OTOH if you want to distribute your system then you have to
start making compromises on your security expectations.
(Note: We are talking about security over metadata, not
security over user data. The issue of securing metadata from
legitimate users of the system is quite different to securing
the system from external/unwanted visitors.)
The main aspect at issue here is that FB security is predicated
on the idea that the server should be running on an adequately
secure hardware and operating system ("adequate" is dependent
on the level of security needed) and that the database file is
located in a directory that is not accessible directly from
the network. Thus network users cannot directly see or access
the database file - and so are restricted to making access
through the FB server process.
However if a user has legitimate access to the database file,
as would an administrator of the server (typically one of your
clients), then there is no stopping such a person from copying
the database to another location where the database can be
analysed using a SYSDBA password on that alternative system.
(And even the copy step is not needed if the legitimate client
has the SYSDBA password for the original server - and in all
my installations this is the case.)
So the question is; Can metadata be protected from such
legitimate users of a system?
The simple answer is; No.
Before running off and swearing at FBs inadequacy, first think
about what you are asking - and whether it is really practical.
Then consider some of the commercial alternatives our there
and question whether they really offer any greater security
in this regard, other than possibly some security by obscurity.
Lets just say that FB had encryption on metadata. Who has the
key to decrypt it? If a client running the server has the key
(in order to be able to open the database) then you are left
in the same position as if the stuff was not encrypted. (ie.
You cant use security by obscurity on an open source project,
anyone with the key will have the encryption algorithm and so
be able to extract your full database details.)
I guess you could have the client phone you every time they
want to start their server, then you can dial in and enter the
key for them - but then you are relying on them not installing
some sort of monitoring software to detect what you have
To get security by obscurity you could compile your own
version of FB with your own encryption algorithms etc. That
would make things a bit more difficult for anyone determined
to discover your secrets - but then they just copy your exes
and well as the database.
I see someone has recommended that you remove metadata source,
distributing only BLR, in an effort to protect your SP and
trigger code. My advice... Dont bother.
BLR is easy to decode, and SP and Trigger code is never so
complicated that the uncommented result would be much of a
problem to decipher. Removing the source code just makes it
more difficult for legitimate maintenance concerns, it does
not stop your metadata escaping.
Consider what happens when you distribute your compiled
executables. There are plenty of decompilers out there. Once
a person discovers what libraries your code was compiled with,
isolating the results to only your own "secret" code makes the
whole process much faster. Have you written to Borland, MS or
whoever requesting that they somehow encrypt their compiled
And aside from all that - there is a good chance that it would
not even be necessary to extract your database metadata. Much
about a system can be determined by the way it behaves. There
are very few database applications that I have interacted with
that I could not make some pretty accurate guesses about even
if I never saw the source.
Then there is the philosophical question of why you would
choose an open source database product to build a closed source
database. But thats a whole different argument.

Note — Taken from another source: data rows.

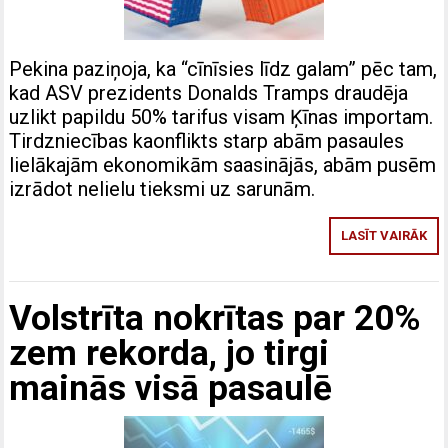
Pekina paziņoja, ka “cīnīsies līdz galam” pēc tam,
kad ASV prezidents Donalds Tramps draudēja
uzlikt papildu 50% tarifus visam Ķīnas importam.
Tirdzniecības kaonflikts starp abām pasaules
lielākajām ekonomikām saasinājās, abām pusēm
izrādot nelielu tieksmi uz sarunām.
LASĪT VAIRĀK
Volstrīta nokrītas par 20%
zem rekorda, jo tirgi
mainās visā pasaulē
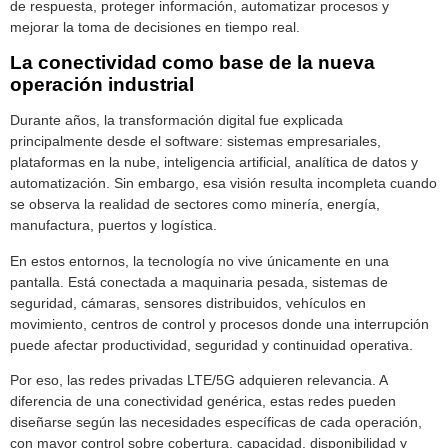
de respuesta, proteger información, automatizar procesos y
mejorar la toma de decisiones en tiempo real.
La conectividad como base de la nueva
operación industrial
Durante años, la transformación digital fue explicada
principalmente desde el software: sistemas empresariales,
plataformas en la nube, inteligencia artificial, analítica de datos y
automatización. Sin embargo, esa visión resulta incompleta cuando
se observa la realidad de sectores como minería, energía,
manufactura, puertos y logística.
En estos entornos, la tecnología no vive únicamente en una
pantalla. Está conectada a maquinaria pesada, sistemas de
seguridad, cámaras, sensores distribuidos, vehículos en
movimiento, centros de control y procesos donde una interrupción
puede afectar productividad, seguridad y continuidad operativa.
Por eso, las redes privadas LTE/5G adquieren relevancia. A
diferencia de una conectividad genérica, estas redes pueden
diseñarse según las necesidades específicas de cada operación,
con mayor control sobre cobertura, capacidad, disponibilidad y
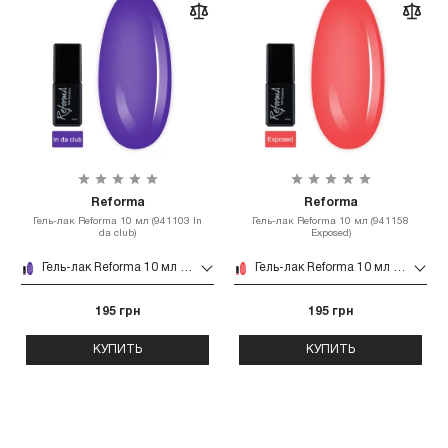
Reforma
Reforma
Гель-лак Reforma 10 мл (941103 In
Гель-лак Reforma 10 мл (941158
da club)
Exposed)
Гель-лак Reforma 10 мл (941103 In da club)
Гель-лак Reforma 10 мл (941158 Exposed)
195 грн
195 грн
КУПИТЬ
КУПИТЬ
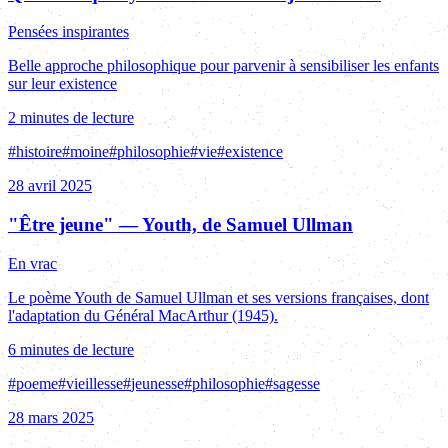
Pensées inspirantes
Belle approche philosophique pour parvenir à sensibiliser les enfants
sur leur existence
2 minutes de lecture
#
histoire
#
moine
#
philosophie
#
vie
#
existence
28 avril 2025
"Être jeune" — Youth, de Samuel Ullman
En vrac
Le poème Youth de Samuel Ullman et ses versions françaises, dont
l'adaptation du Général MacArthur (1945).
6 minutes de lecture
#
poeme
#
vieillesse
#
jeunesse
#
philosophie
#
sagesse
28 mars 2025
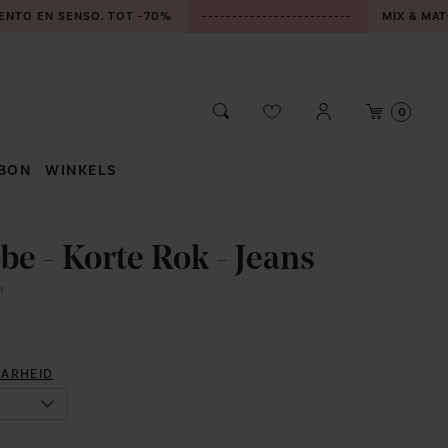
ENTO EN SENSO. TOT -70%
-------------------------
MIX & MAT
Aanmelden
Winke
Zoeken
0
/
Registreren
BON
WINKELS
BONHEIDEN
be - Korte Rok - Jeans
MECHELEN
1
ZOERSEL
AARHEID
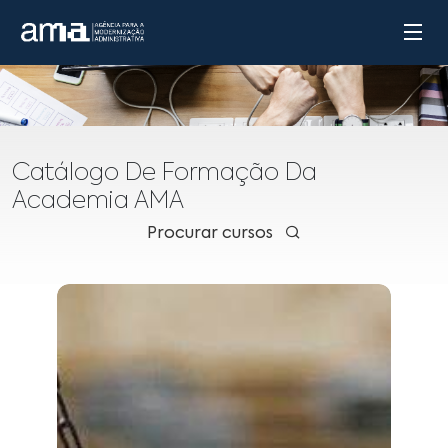
Catálogo De Formação Da
Academia AMA
Procurar cursos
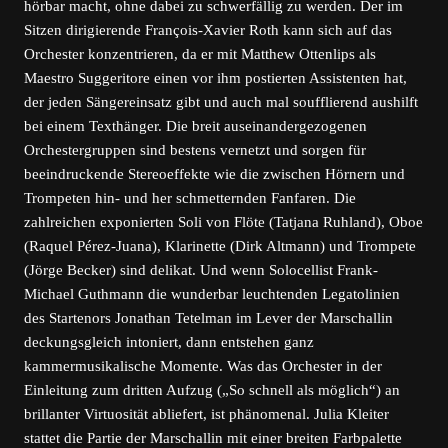
hörbar macht, ohne dabei zu schwerfällig zu werden. Der im
Sitzen dirigierende François-Xavier Roth kann sich auf das
Orchester konzentrieren, da er mit Matthew Ottenlips als
Maestro Suggeritore einen vor ihm postierten Assistenten hat,
der jeden Sängereinsatz gibt und auch mal soufflierend aushilft
bei einem Texthänger. Die breit auseinandergezogenen
Orchestergruppen sind bestens vernetzt und sorgen für
beeindruckende Stereoeffekte wie die zwischen Hörnern und
Trompeten hin- und her schmetternden Fanfaren. Die
zahlreichen exponierten Soli von Flöte (Tatjana Ruhland), Oboe
(Raquel Pérez-Juana), Klarinette (Dirk Altmann) und Trompete
(Jörge Becker) sind delikat. Und wenn Solocellist Frank-
Michael Guthmann die wunderbar leuchtenden Legatolinien
des Startenors Jonathan Tetelman im Lever der Marschallin
deckungsgleich intoniert, dann entstehen ganz
kammermusikalische Momente. Was das Orchester in der
Einleitung zum dritten Aufzug („So schnell als möglich“) an
brillanter Virtuosität abliefert, ist phänomenal. Julia Kleiter
stattet die Partie der Marschallin mit einer breiten Farbpalette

Side Note: If you are interested in having your database
file encrypted there are products like PGPDisk, BestCrypt and
so on that can be used to create an encrypted volume. The db
file could be located on such a volume so that anyone starting
the server without the key cannot access the file. But then
you revert to my question at the top about who has the key and
whether this gives you what you need. It does not protect
metadata but for clients wanting extra security this can
provide excellent added security for their data (provided they
dont mind manually remounting the volume whenever the server
restarts), especially if the server environment not secure
(eg: when office is unattended out of hours).